From my understanding there was a problem with one series of engine in the sixties that was suspected to be due to unleaded fuel, and while the engine was modified to fix it neither Lycoming nor Continental, the two primary piston engine manufacturer, saw significant pressure to drop the official recommendation for unleaded until relatively recently.
Since the US finally started to get serious about phasing out leaded avgas in the 2010s, and the aditude of its been fine so far so why risk any change has run up against said pressure, both have to my knowledge dropped the requirement retroactively with no modification necessary for the majority of their historical product line.
You might need to re-engine or more likely just get an exemption for flying historical aircraft, but the benefit to the hundreds of thousands that live near GA airports in terms of reduced miscarriages and damage to children’s nervous systems far outweighs the nebulous cost of switching the default form of avgas.

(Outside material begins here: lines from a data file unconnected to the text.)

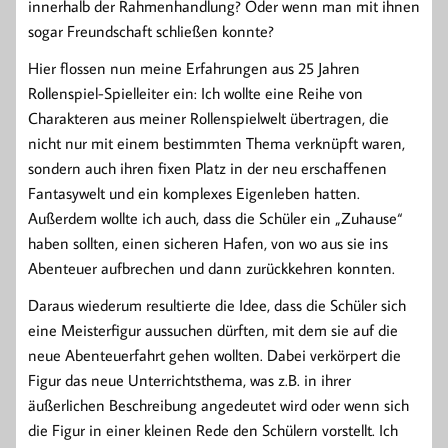
innerhalb der Rahmenhandlung? Oder wenn man mit ihnen
sogar Freundschaft schließen konnte?
Hier flossen nun meine Erfahrungen aus 25 Jahren
Rollenspiel-Spielleiter ein: Ich wollte eine Reihe von
Charakteren aus meiner Rollenspielwelt übertragen, die
nicht nur mit einem bestimmten Thema verknüpft waren,
sondern auch ihren fixen Platz in der neu erschaffenen
Fantasywelt und ein komplexes Eigenleben hatten.
Außerdem wollte ich auch, dass die Schüler ein „Zuhause“
haben sollten, einen sicheren Hafen, von wo aus sie ins
Abenteuer aufbrechen und dann zurückkehren konnten.
Daraus wiederum resultierte die Idee, dass die Schüler sich
eine Meisterfigur aussuchen dürften, mit dem sie auf die
neue Abenteuerfahrt gehen wollten. Dabei verkörpert die
Figur das neue Unterrichtsthema, was z.B. in ihrer
äußerlichen Beschreibung angedeutet wird oder wenn sich
die Figur in einer kleinen Rede den Schülern vorstellt. Ich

- Comment on India’s solar pump market set to expand 2 months ago:
The biggest concern in this place is the effect on collapsing the aquifer like has happened across the border in Pakistan. Overuse of water rights is difficult to enforce, but at least farmers had to trade one valuable liquid for another. By contrast with solar your only cost is upfront, and as such farmers are effectively penalized for turning off the pumps and not taking all they can to an even greater extent.
Now obviously it’s better to not be burning diesel and this was still a problem before electrifying, but it’s still seems bittersweet in this case.
- Comment on YubiKeys are vulnerable to cloning attacks thanks to newly discovered side channel 2 months ago:
To be fair given some of the places and things YubiKeys protect, especially local government, finance, hospitals, and the like, this is one of the cases where a physical attack isn’t beyond the realm of possibility.
- Comment on Elements of Renewable Energy 2 months ago:
And gobal warming means the rivers will soon be hot enough that about half of all salmon species stroke out in them. Replaceing clean energy with fossil fuels, which is the definitional result of removing clean energy from the grid while any fossil plants remain connected, not only hurts salmon numbers today, but ensures that for hundreds upon hundreds of years into the future there can be no salmon.
There is a reason why despite the no change to the number of dams and thouse same dams getting easier and easier for salmon to cross salmon runs have still tended to decline, and keeping methane plants that would otherwise be shut down today operating for decades to come does not help with that.
Neglecting all the stronger hurricanes, monsoons, floods, elimination of coral reefs, forests, and habitat, we can fertilize trees and reintroduce salmon, we cannot refrigerate the rivers.